Taking the time to try and chill out before we leave next week. These photos feature Mikasa, Wesson, Soul Eater, and Rumble. Can you tell Meep and her mother apart?


----------



## Xeph (May 7, 2007)




----------



## Xeph (May 7, 2007)




----------



## Xeph (May 7, 2007)




----------



## Xeph (May 7, 2007)




----------



## Crantastic (Feb 3, 2010)

I can only tell when I look for the eyebrows.


----------



## elrohwen (Nov 10, 2011)

Great pics!

Good luck! I'm sad we won't see you there, but we'll look for you in the streaming videos online.


----------



## Sandakat (Mar 7, 2015)

They are absolutely stunning.

One of them has a white splotch on her chest, the other doesn't? 

Very best of luck at Westminster!


----------



## Xeph (May 7, 2007)

Both girls have white patches, but Mikasa's is smaller. Wesson's tan patches aren't as pronounced, and she doesn't have eyebrows


----------



## ChaosIsAWeim (Feb 12, 2011)

We look how big Rumble has gotten.


----------



## Xeph (May 7, 2007)

He's growing like a weed  Started going on outings with him vested up.


----------



## ChaosIsAWeim (Feb 12, 2011)

Xeph said:


> He's growing like a weed  Started going on outings with him vested up.


Awesome!!


----------



## kcomstoc (Mar 9, 2013)

Stunning dogs  I hope to meet you and your beautiful dogs someday  good luck at Westminster


----------



## mudypony (Jul 31, 2014)

Wow, they're all so incredibly gorgeous!

What a perfect way to relax. I also can't believe how big Rumble is! I love his coloring & his name.

Good luck at Westminster!! Also, if I get a GSD in the future (which is bound to happen eventually), I'm heading straight to you.


----------



## ForTheLoveOfDogs (Jun 3, 2007)

They are all so gorgeous! I hope to run into you and them someday if you show up in Ohio again.

Good luck at Westminster!


----------



## Xeph (May 7, 2007)

Welp, relaxation went right out the window. Mikasa started her very first season today. She will be in standing heat the day of judging...we're rooming with two intact males, one of whom is her father.

GREAT JOB, MAPLES!


----------



## Xeph (May 7, 2007)

ForTheLoveOfDogs said:


> They are all so gorgeous! I hope to run into you and them someday if you show up in Ohio again.
> 
> Good luck at Westminster!


We're in OH constantly  We'll be at Canfield again this year, and several other shows.


----------



## ChaosIsAWeim (Feb 12, 2011)

Xeph said:


> We're in OH constantly  We'll be at Canfield again this year, and several other shows.

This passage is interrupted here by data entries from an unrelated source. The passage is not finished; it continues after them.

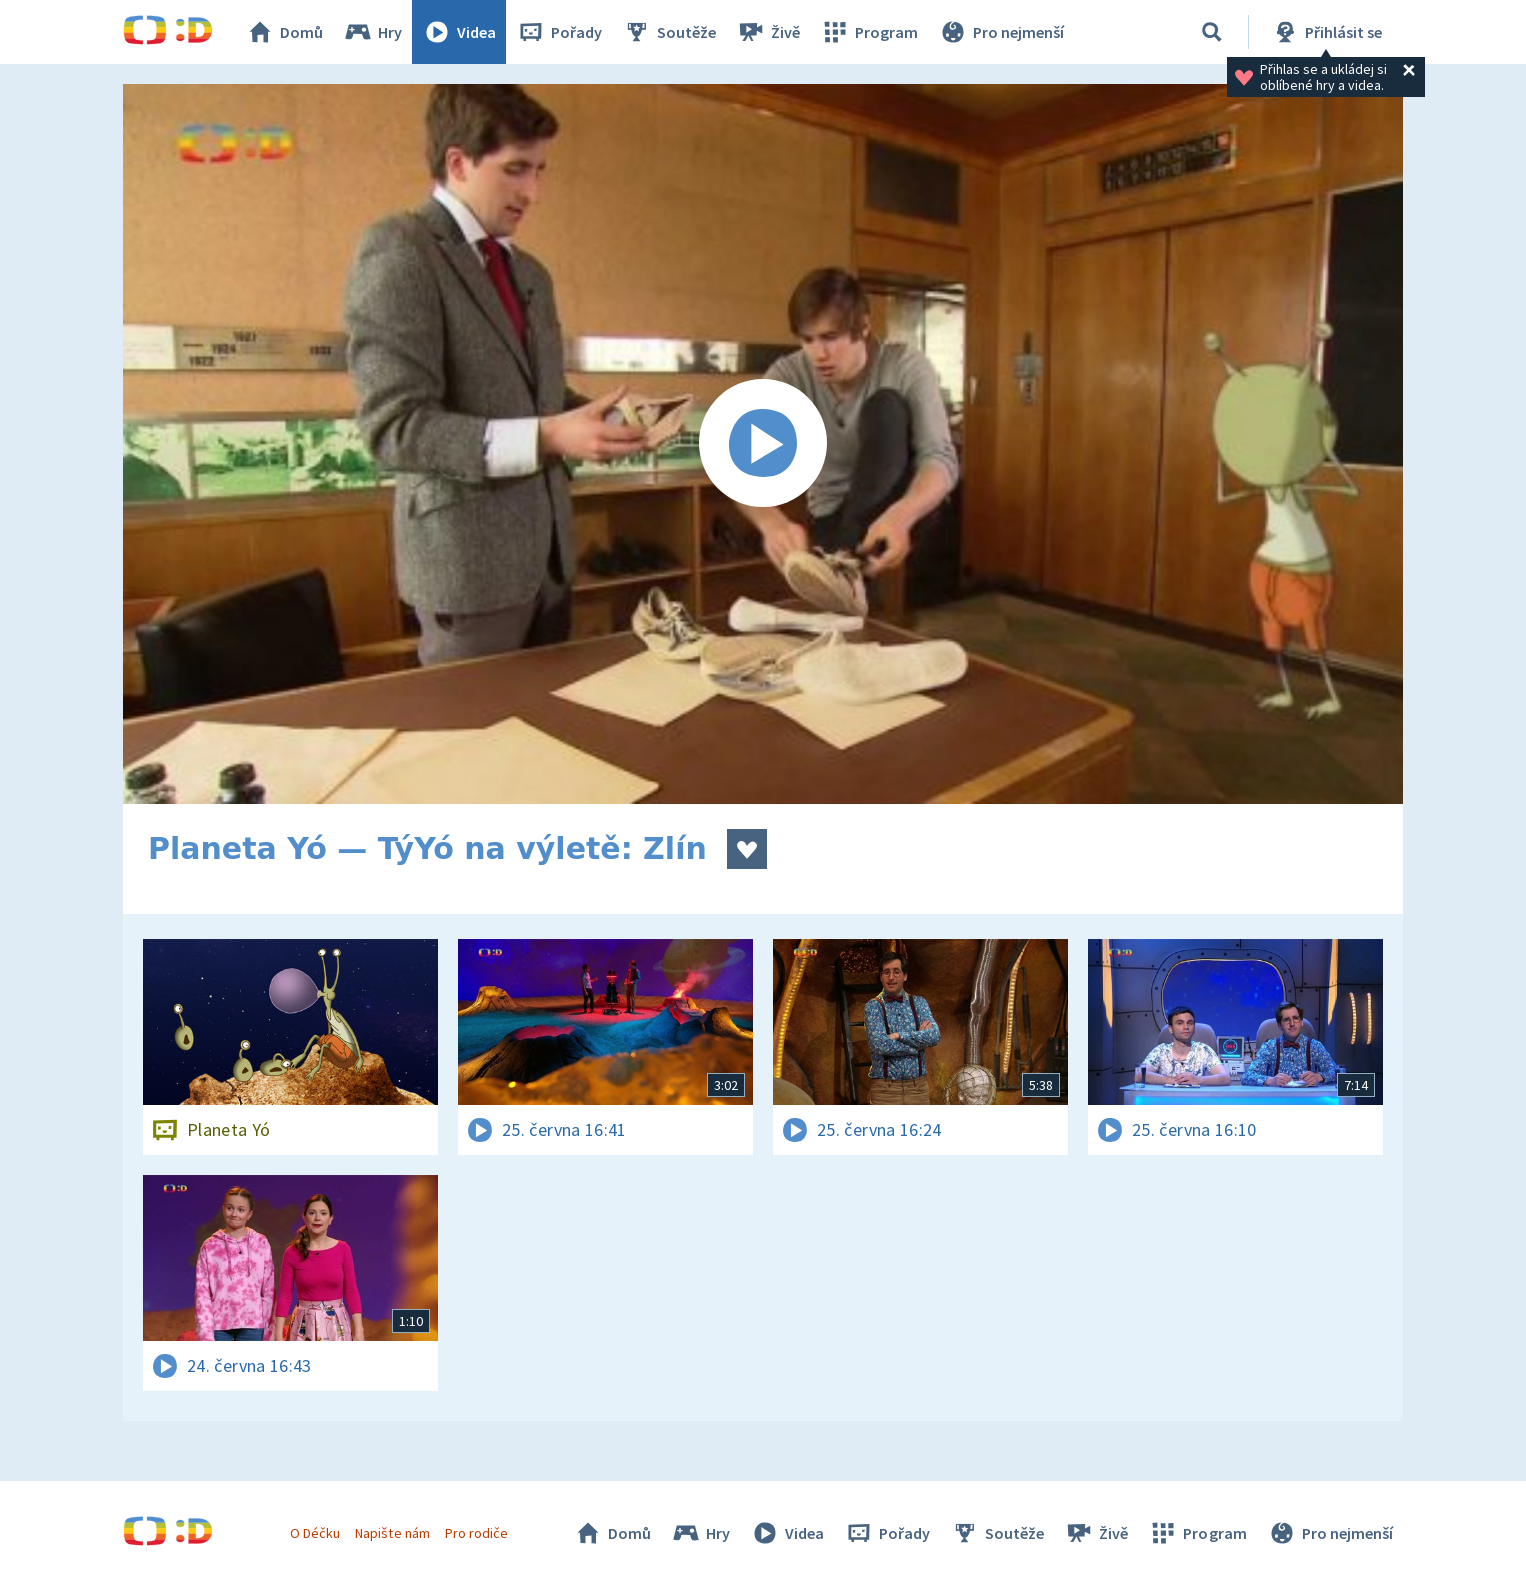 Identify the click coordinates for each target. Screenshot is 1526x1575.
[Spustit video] (763, 444)
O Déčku (315, 1533)
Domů (284, 32)
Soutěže (669, 32)
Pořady (559, 32)
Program (869, 32)
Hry (372, 32)
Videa (459, 32)
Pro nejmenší (1001, 32)
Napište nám (392, 1533)
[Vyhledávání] (1212, 32)
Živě (768, 32)
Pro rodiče (476, 1533) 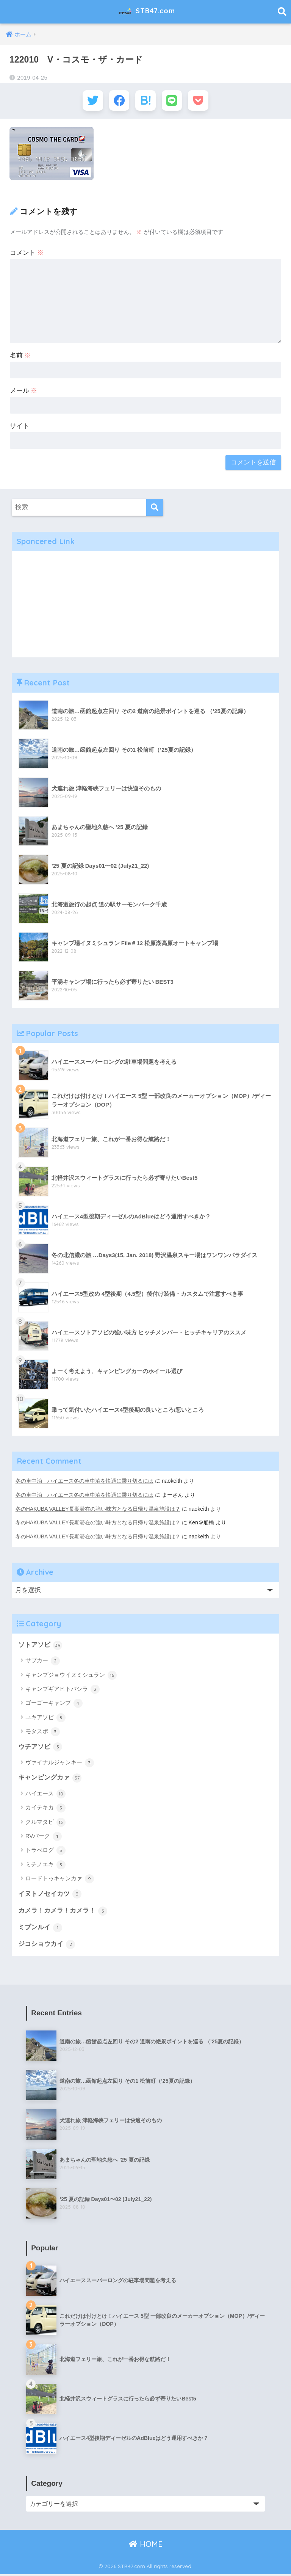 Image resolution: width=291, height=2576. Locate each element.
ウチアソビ (40, 1747)
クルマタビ (45, 1823)
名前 (20, 357)
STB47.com (146, 12)
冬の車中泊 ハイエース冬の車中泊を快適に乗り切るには (84, 1483)
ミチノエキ (45, 1865)
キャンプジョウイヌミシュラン (71, 1675)
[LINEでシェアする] (173, 101)
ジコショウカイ (46, 1945)
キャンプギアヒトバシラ (62, 1690)
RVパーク (43, 1837)
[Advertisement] (146, 606)
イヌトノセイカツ (50, 1895)
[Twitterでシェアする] (89, 101)
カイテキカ (45, 1809)
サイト (19, 427)
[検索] (154, 508)
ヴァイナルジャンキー (59, 1763)
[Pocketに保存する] (201, 101)
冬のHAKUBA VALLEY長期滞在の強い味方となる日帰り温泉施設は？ (98, 1510)
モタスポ (42, 1732)
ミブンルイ (40, 1928)
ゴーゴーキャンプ (54, 1704)
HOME (146, 2546)
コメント (27, 254)
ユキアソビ (45, 1718)
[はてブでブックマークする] (145, 101)
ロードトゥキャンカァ (59, 1880)
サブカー (42, 1661)
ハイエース (45, 1794)
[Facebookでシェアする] (117, 101)
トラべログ (45, 1851)
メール (24, 392)
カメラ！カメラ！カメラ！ (63, 1912)
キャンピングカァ (50, 1778)
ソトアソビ (40, 1645)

I may or may not be going up to Ohio for the Troy shows this year.


----------



## parapluie (Oct 20, 2015)

Such pretty dogs, they appear to be having a great time! Good luck at Westminster!


----------



## GrinningDog (Mar 26, 2010)

I love your dogs.


----------



## ForTheLoveOfDogs (Jun 3, 2007)

Xeph said:


> We're in OH constantly  We'll be at Canfield again this year, and several other shows.

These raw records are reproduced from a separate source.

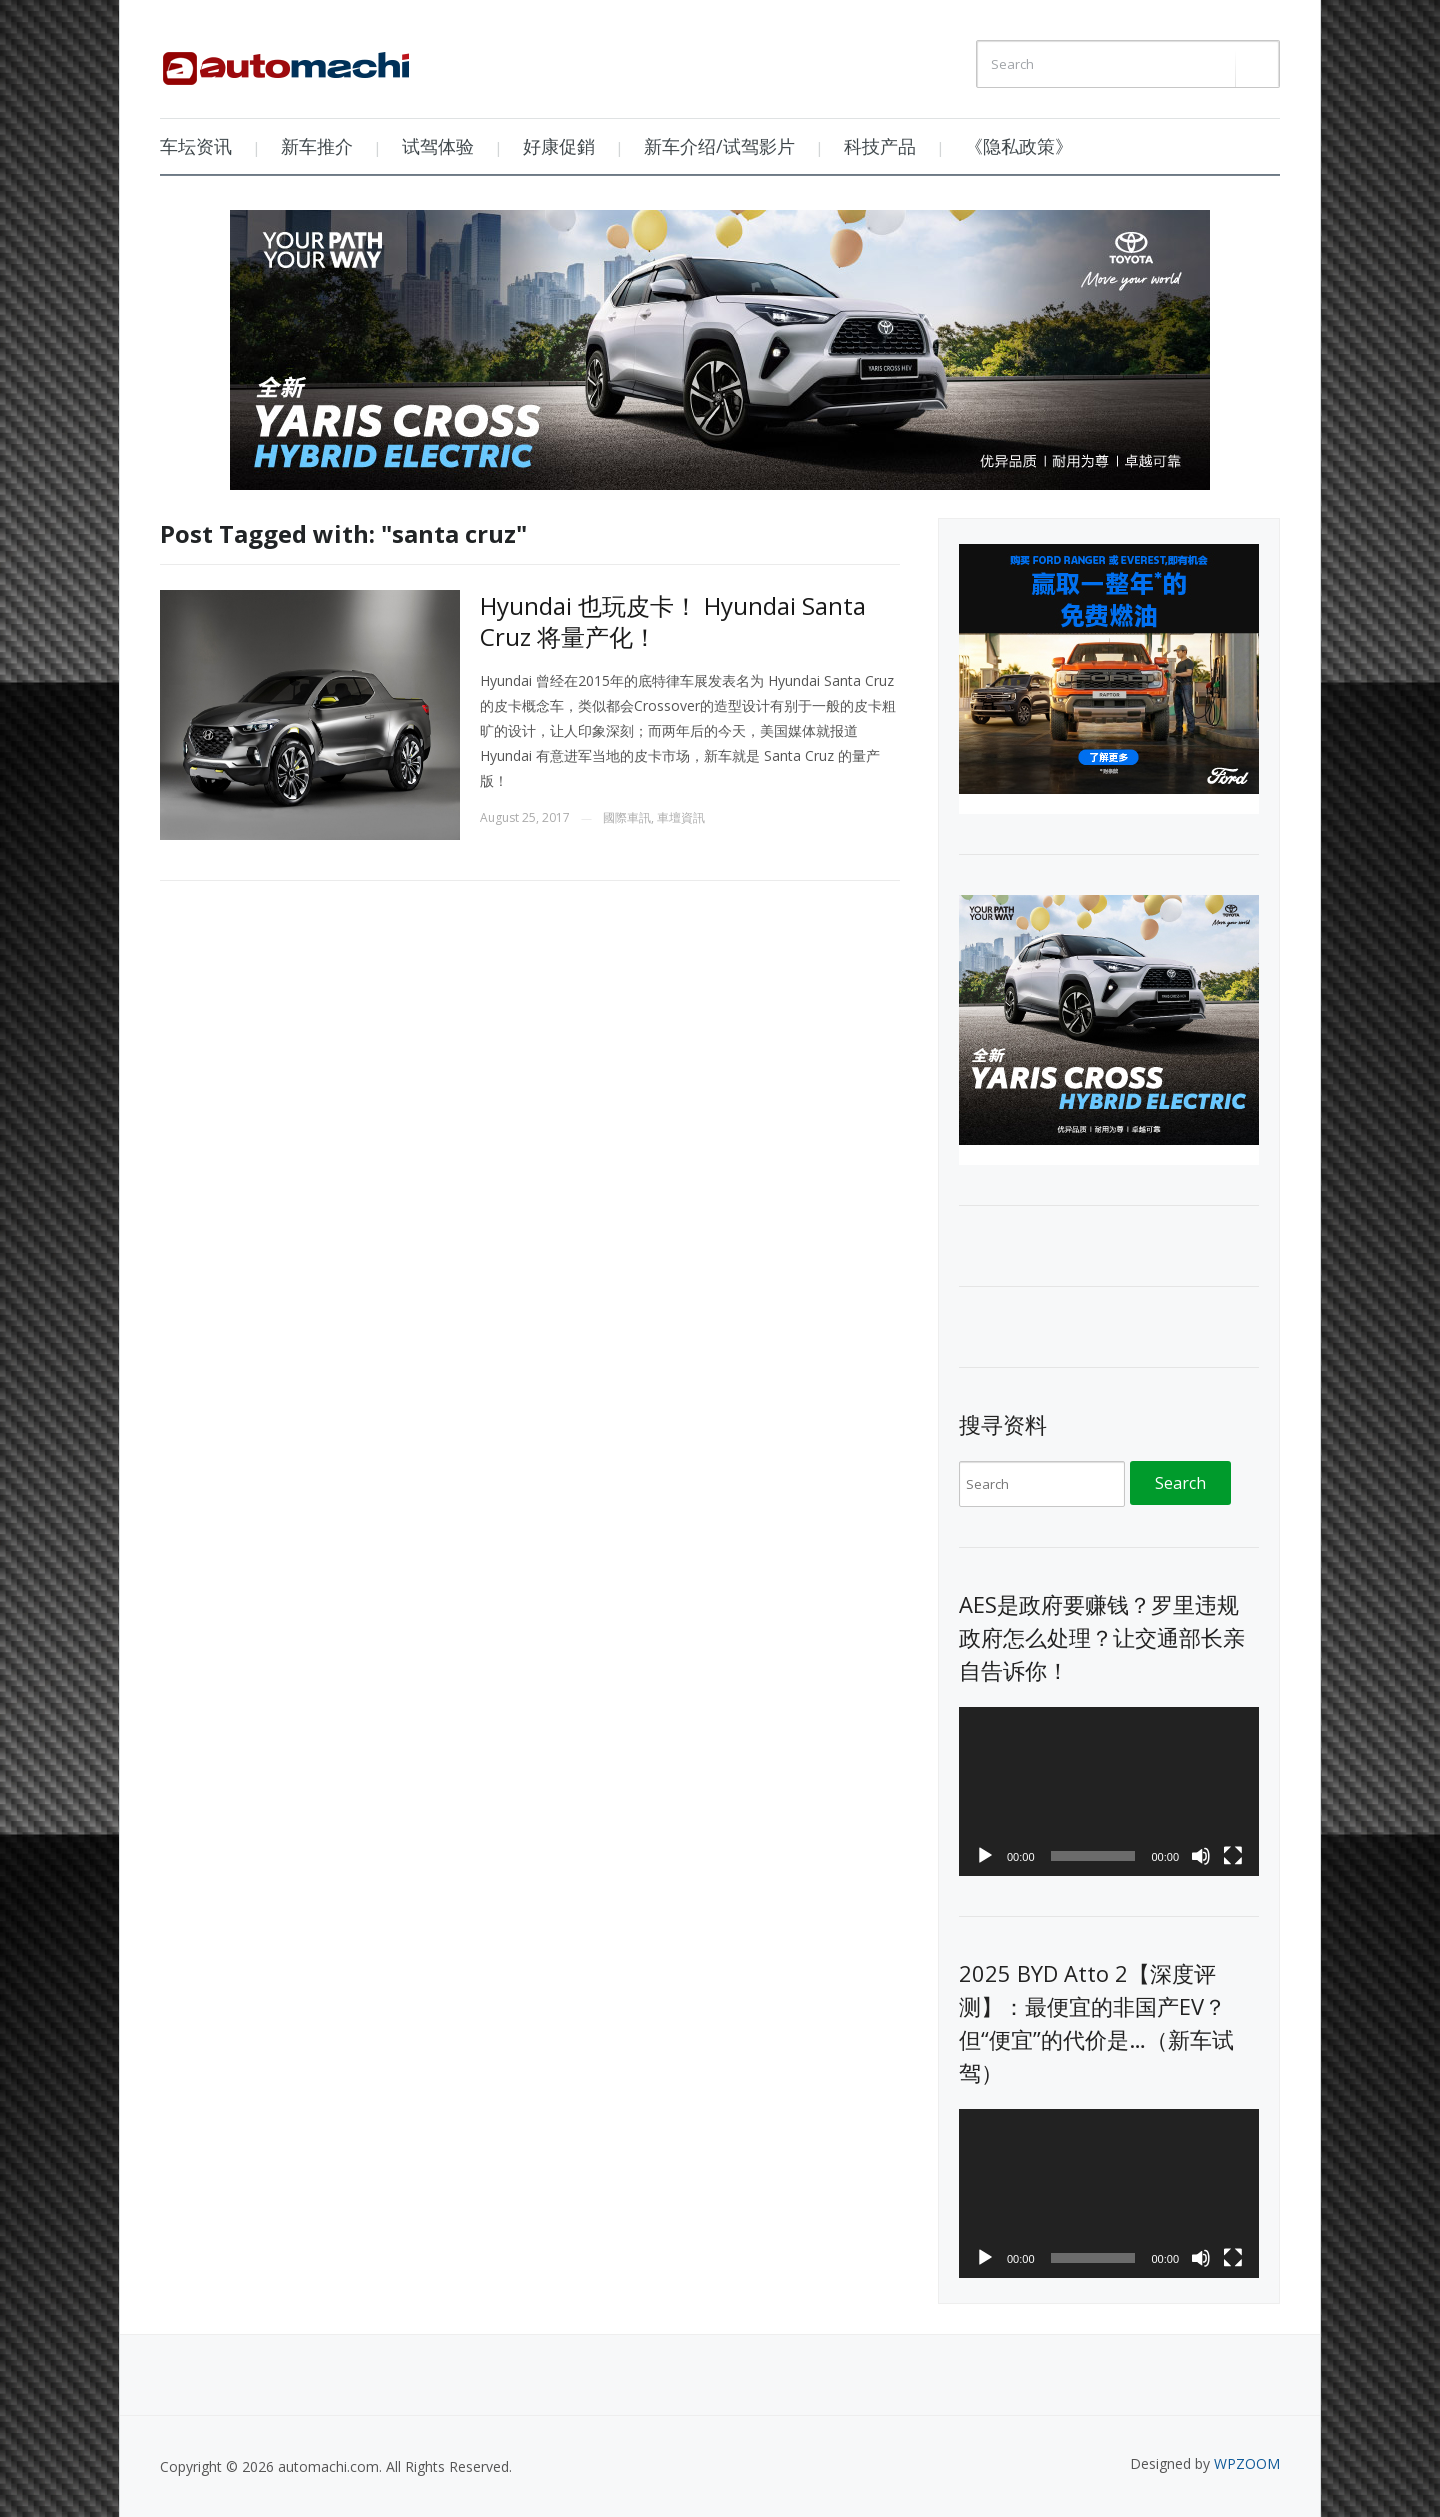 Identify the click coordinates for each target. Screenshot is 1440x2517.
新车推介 (317, 146)
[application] (1109, 1791)
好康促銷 (559, 146)
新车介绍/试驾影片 (719, 146)
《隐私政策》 (1019, 146)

I was actually hoping to go to the Canfield show this year since I've heard about it. I can't seem to find any info on it though. If I go, I'll have to watch the GSD ring!


----------



## Xeph (May 7, 2007)

It's in August  Feel free to drop me a PM


----------



## ForTheLoveOfDogs (Jun 3, 2007)

Xeph said:


> It's in August  Feel free to drop me a PM


Thanks! I ended up finding the information. I hope I can make it this year. I'll try not to be creepy if I see you.


----------



## Xeph (May 7, 2007)

Just yell "Xeph!" And I'll look. I've met a surprising amount of people at shows that way


----------



## CorgiKarma (Feb 10, 2009)

Beautiful dogs!


----------